In linguistics study, we quickly learn that all language is patterned. Although the actual words we produce vary widely, the process of production does not. The process of constructing baby talk was found to be consistent across kids from 15 different languages. When any two people who do not speak overlapping languages come together and try to speak, the process is the same. When we look at any large body of data, we quickly learn that just about any linguistic phenomena is subject to statistical likelihood. Grammatical patterns govern the basic structure of what we see in the corpus. Variations in language use may tweak these patterns, but each variation is a patterned tweak with its own set of statistical likelihoods.

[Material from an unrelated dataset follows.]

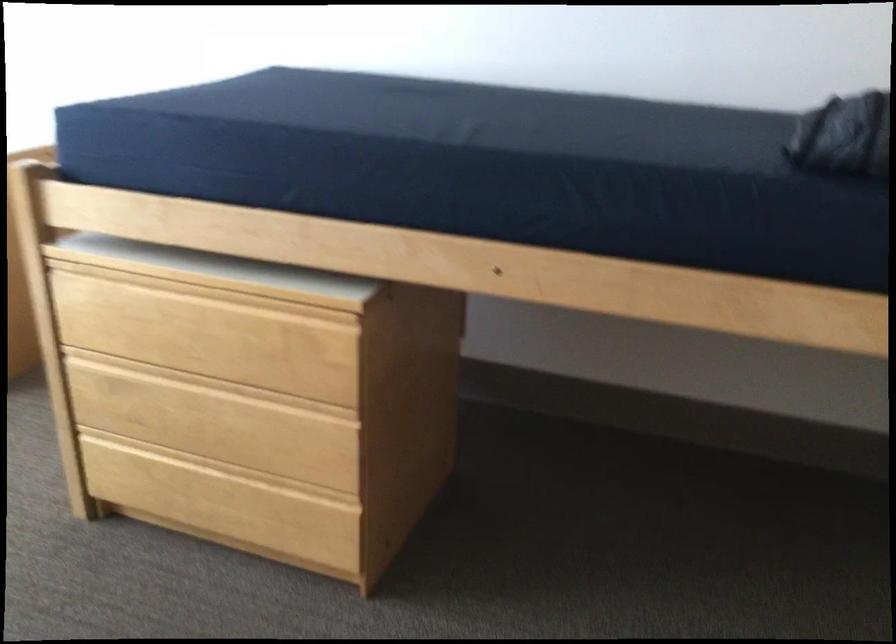 The width and height of the screenshot is (896, 644). What do you see at coordinates (194, 381) in the screenshot? I see `the middle drawer handle` at bounding box center [194, 381].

Variations that people are quick to call bastardizations are actually patterned departures from what those people consider to be “standard” english. Understanding “differences not defecits” is a crucially important part of understanding and processing language, because any variation, even texting shorthand, “broken english,” or slang, can be better understood and used once its underlying structure is recognized.
The patterns in language extend beyond grammar to word usage. The most frequent words in a corpus are function words such as “a” and “the,” and the most frequent collocations are combinations like “and the” or “and then it.” These patterns govern the findings of a lot of investigations into textual data. A certain phrase may show up as a frequent member of a dataset simply because it is a common or lexicalized expression, and another combination may not appear because it is more rare- this could be particularly problematic, because what is rare is often more noticeable or important.

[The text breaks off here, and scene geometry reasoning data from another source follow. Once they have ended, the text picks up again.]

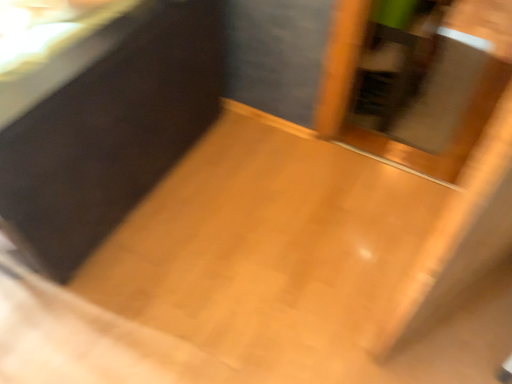 Describe the element at coordinates (426, 81) in the screenshot. The image size is (512, 384). I see `transparent glass screen door at center` at that location.

The width and height of the screenshot is (512, 384). Identify the location of transparent glass screen door at center. point(426,81).

What do you see at coordinates (104, 123) in the screenshot?
I see `matte black vanity at upper left` at bounding box center [104, 123].

Locate an element on the screen. matte black vanity at upper left is located at coordinates (104, 123).

The width and height of the screenshot is (512, 384). Identify the location of transparent glass screen door at center. (426, 81).

Which is more to the left, transparent glass screen door at center or matte black vanity at upper left?

matte black vanity at upper left.

Which object is further away from the camera, transparent glass screen door at center or matte black vanity at upper left?

transparent glass screen door at center is further away from the camera.

Between point (490, 110) and point (46, 246), which one is positioned behind?

The point (490, 110) is farther from the camera.

From the image's perspective, is transparent glass screen door at center on matte black vanity at upper left?

Yes, from the image's perspective, transparent glass screen door at center is on top of matte black vanity at upper left.

From a real-world perspective, which object stands above the other?

From a 3D spatial view, matte black vanity at upper left is above.

Is transparent glass screen door at center wider or thinner than matte black vanity at upper left?

In the image, transparent glass screen door at center appears to be wider than matte black vanity at upper left.

Is transparent glass screen door at center taller or shorter than matte black vanity at upper left?

In the image, transparent glass screen door at center appears to be shorter than matte black vanity at upper left.

Looking at the image, does transparent glass screen door at center seem bigger or smaller compared to matte black vanity at upper left?

transparent glass screen door at center is smaller than matte black vanity at upper left.

Is matte black vanity at upper left located within transparent glass screen door at center?

No, matte black vanity at upper left is not inside transparent glass screen door at center.

Are transparent glass screen door at center and matte black vanity at upper left far apart?

transparent glass screen door at center is near matte black vanity at upper left, not far away.

Is transparent glass screen door at center facing towards matte black vanity at upper left?

No, transparent glass screen door at center is not oriented towards matte black vanity at upper left.

Can you tell me how much transparent glass screen door at center and matte black vanity at upper left differ in facing direction?

The angular difference between transparent glass screen door at center and matte black vanity at upper left is 1.14 degrees.

Find the location of `vanity located above the transparent glass screen door at center (from a real-world perspective)`. vanity located above the transparent glass screen door at center (from a real-world perspective) is located at coordinates (104, 123).

From the picture: Is matte black vanity at upper left to the right of transparent glass screen door at center from the viewer's perspective?

No, matte black vanity at upper left is not to the right of transparent glass screen door at center.

Relative to transparent glass screen door at center, is matte black vanity at upper left in front or behind?

Clearly, matte black vanity at upper left is in front of transparent glass screen door at center.

Does point (83, 31) come in front of point (348, 124)?

Yes, point (83, 31) is in front of point (348, 124).

From the image's perspective, which one is positioned higher, matte black vanity at upper left or transparent glass screen door at center?

transparent glass screen door at center appears higher in the image.

Looking at this image, from a real-world perspective, between matte black vanity at upper left and transparent glass screen door at center, who is vertically lower?

transparent glass screen door at center, from a real-world perspective.

Is matte black vanity at upper left wider or thinner than transparent glass screen door at center?

matte black vanity at upper left is thinner than transparent glass screen door at center.

Considering the sizes of objects matte black vanity at upper left and transparent glass screen door at center in the image provided, who is taller, matte black vanity at upper left or transparent glass screen door at center?

Standing taller between the two is matte black vanity at upper left.

Who is bigger, matte black vanity at upper left or transparent glass screen door at center?

With larger size is matte black vanity at upper left.

Is matte black vanity at upper left positioned beyond the bounds of transparent glass screen door at center?

That's correct, matte black vanity at upper left is outside of transparent glass screen door at center.

Would you say matte black vanity at upper left is a long distance from transparent glass screen door at center?

matte black vanity at upper left is near transparent glass screen door at center, not far away.

Is matte black vanity at upper left facing away from transparent glass screen door at center?

No, matte black vanity at upper left is not facing away from transparent glass screen door at center.

In order to click on vanity in front of the transparent glass screen door at center in this screenshot , I will do `click(104, 123)`.

The width and height of the screenshot is (512, 384). In order to click on vanity that appears above the transparent glass screen door at center (from a real-world perspective) in this screenshot , I will do `click(104, 123)`.

The height and width of the screenshot is (384, 512). In order to click on screen door on the right of matte black vanity at upper left in this screenshot , I will do `click(426, 81)`.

Here are some good starter questions to ask to better understand your textual data:
1) Where did this data come from? What was it’s original purpose and context?
2) What did the speakers intend to accomplish by producing this text?
3) What type of data or text, or genre, does this represent?
4) How was this data collected? Where is it from?
5) Who are the speakers? What is their relationship to eachother?
6) Is there any cohesion to the text?
7) What language is the text in? What is the linguistic background of the speakers?
8) Who is the intended audience?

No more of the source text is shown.